Based on my experience of this early IC-706 I would say that the frequency stability is surprisingly good for what is now a rather old radio. After the first 15-30 minute warm-up period the frequency drift on 144MHz was perfectly acceptable for “normal” digi-mode use, with the exception maybe of WSPR. I’ve never run the IC-706 at more than ~10W on digi-modes so it’s possible that at higher power levels the cooling fan may have some effect on frequency stability.
The results above demonstrate that the early model IC-706 is surprisingly stable and is probably fine for use in most radio shacks. However, working portable (/P) where temperatures can vary considerably, and where you may not have the luxury or desire to wait for the equipment to warm up, you need it to be as accurate and stable as quickly as possible. To achieve this an accurate frequency source for both 10 MHz and 30MHz is needed and one that would work outdoors (battery operation) and preferably be GPS controlled. I already have a homemade 10MHz GPSDO but this cannot work outdoors and it is an integral part of the shack / EME setup. So I now had a good reason to purchase the Leo Bodnar GPSDO 🙂
The GPSDO unit arrived within 48 hours of ordering online. It had 2 x 10MHz output as its default configuration. The device was recognised immediately by my Windows 10 PC and the downloaded software displayed the default configuration. I disabled the second output, set the RF output level to minimum and connected the GPSDO to the TVTR. Listening to, and looking at a reference locked 10GHz signal source I could immediately see the frequency correction (<1kHz). The next step was to change the configuration to output both 10MHz and 30MHz. Now this did prove initially to be a bit of a challenge. Once I had grasped the method of setting the second output frequency I soon had exactly what I wanted. Here are the settings should you need them:
Now, this is written for the later model but having adopted the same approach to my older model I appear to have achieved the same results. There are some minor physical differences to be aware of:
- The spare hole on the back panel that can be used to accommodate the SMA input connector is different. I used a female to female bulkhead connector with two large washers. Internally a right-angle SMA connector is used with RG-316 cable.

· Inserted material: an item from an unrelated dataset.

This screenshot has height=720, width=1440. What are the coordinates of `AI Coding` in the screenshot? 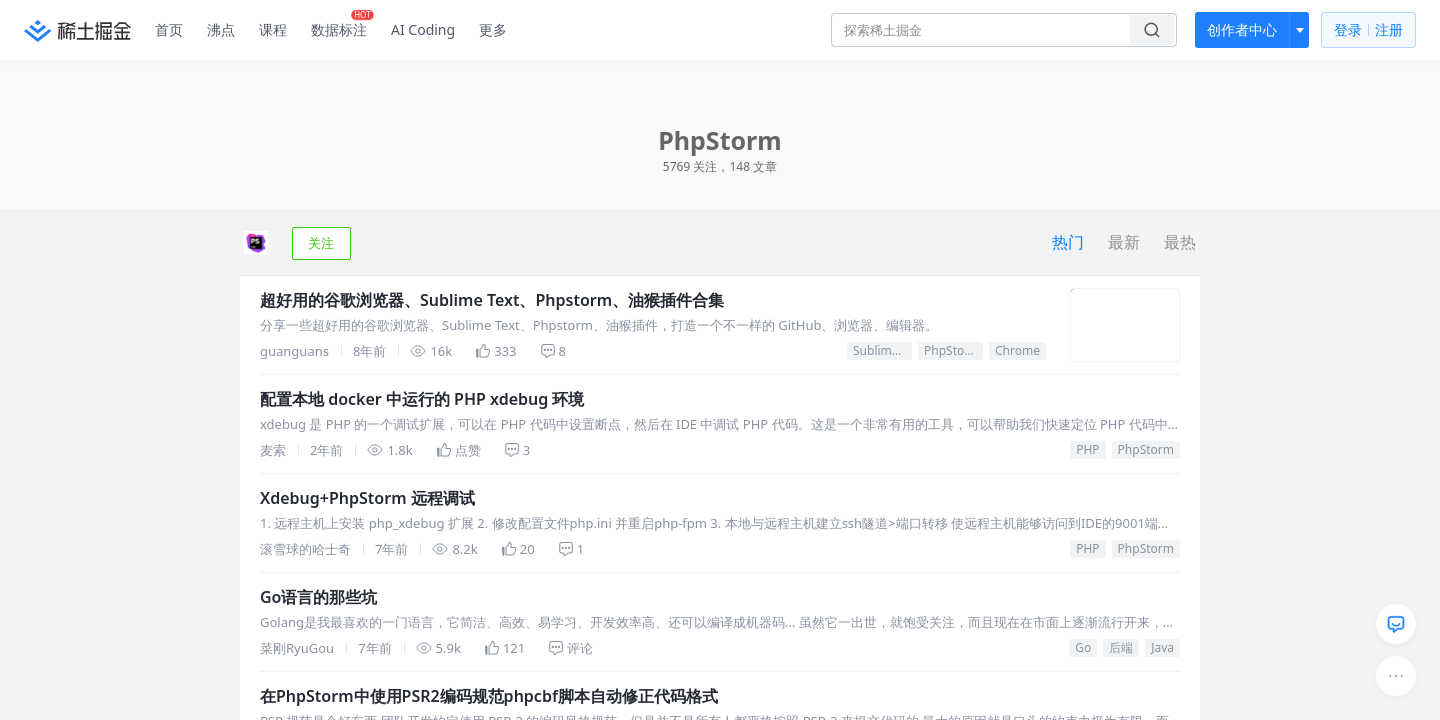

- The die-cast chassis has fewer cut-outs to facilitate threading the RG-316 cable from the SMA (back-panel) to the RO compartment at the front of the radio. Ideally a thinner (but equally well screened) cable should be used. It’s very tight where the cables go over the central “wall” from the front to rear section of the die-cast chassis.

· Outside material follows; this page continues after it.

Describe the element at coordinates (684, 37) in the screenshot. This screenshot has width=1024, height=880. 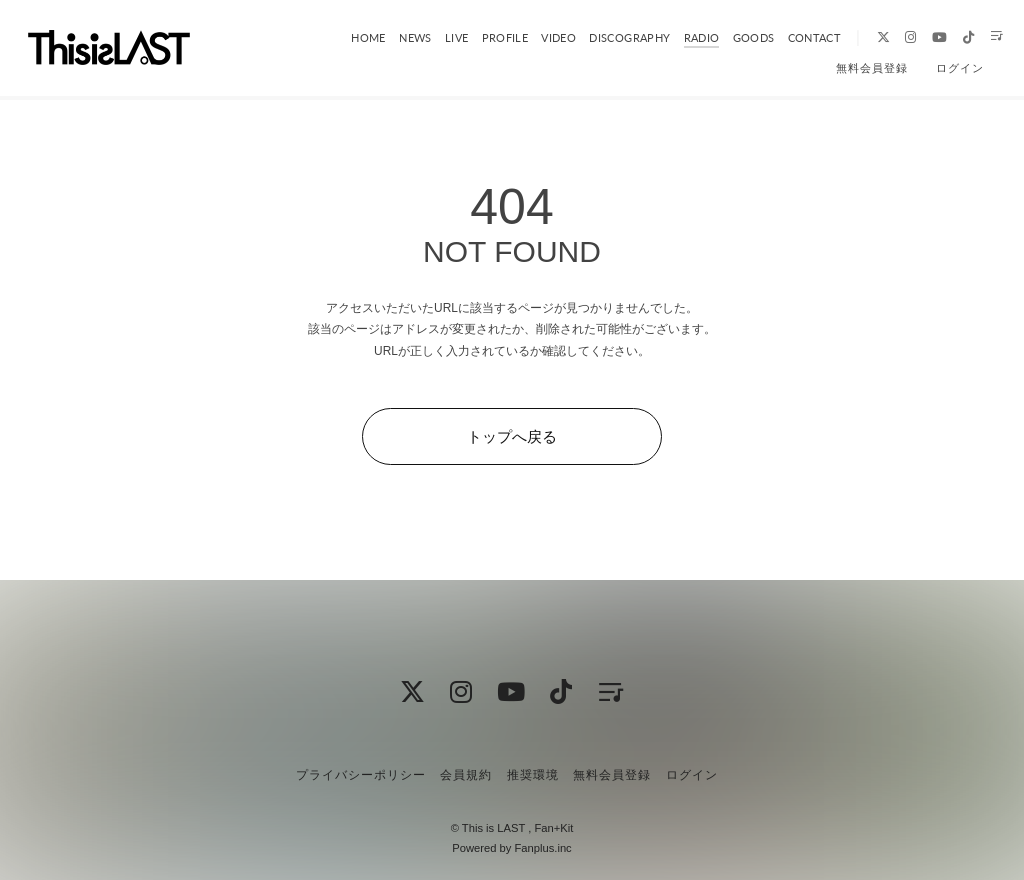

- The layout of the RO / filter board and compartment is very different. There is little room to work to add the coupling winding and extreme care is needed not to damage the coil former or winding.

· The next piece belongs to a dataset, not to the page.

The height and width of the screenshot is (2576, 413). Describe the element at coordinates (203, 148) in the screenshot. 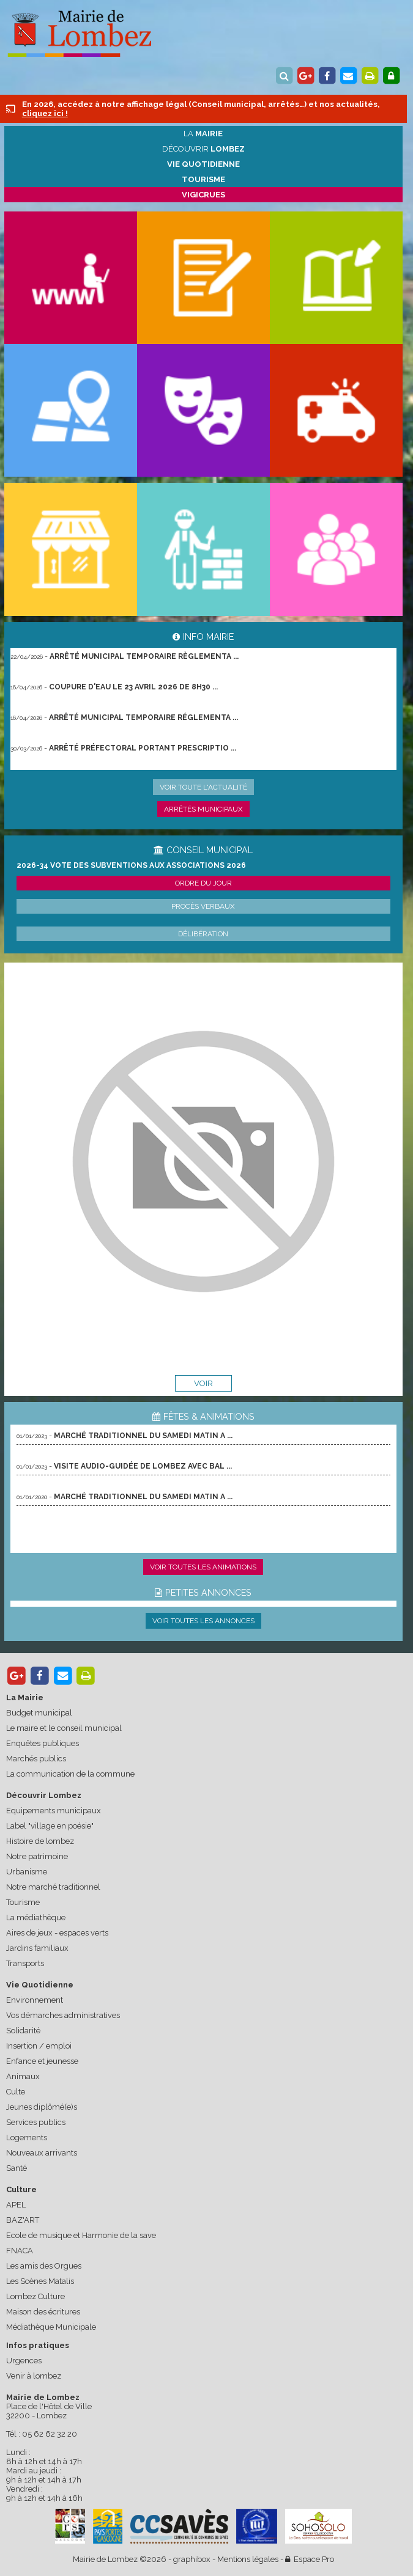 I see `Découvrir` at that location.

The following photos should help show the approach that I adopted:
Adding the internal RG-316 cabling plus any external cable run to the GPSDO will alter the RO frequency. With the GPSDO and any external cabling removed the RO inductor can be adjusted to compensate for this for times when the rig is used without the GPSDO. With careful adjustment my IC-706 is within +/- 50Hz once warmed up (without GPSDO). This could probably be improved but unlike the later models the RO compartment lid does not have holes to facilitate tuning so removing / replacing the lid affects the frequency. Drilling holes in the lid might affect the temperature / stability… I chose to leave it alone.
With the Leo Bodnar GPSDO set to its lowest power output setting plus an additional 3dB of attenuation things work well. There are no obvious signs of anything untoward when looking at the 144MHz output signal on the spectrum analyser.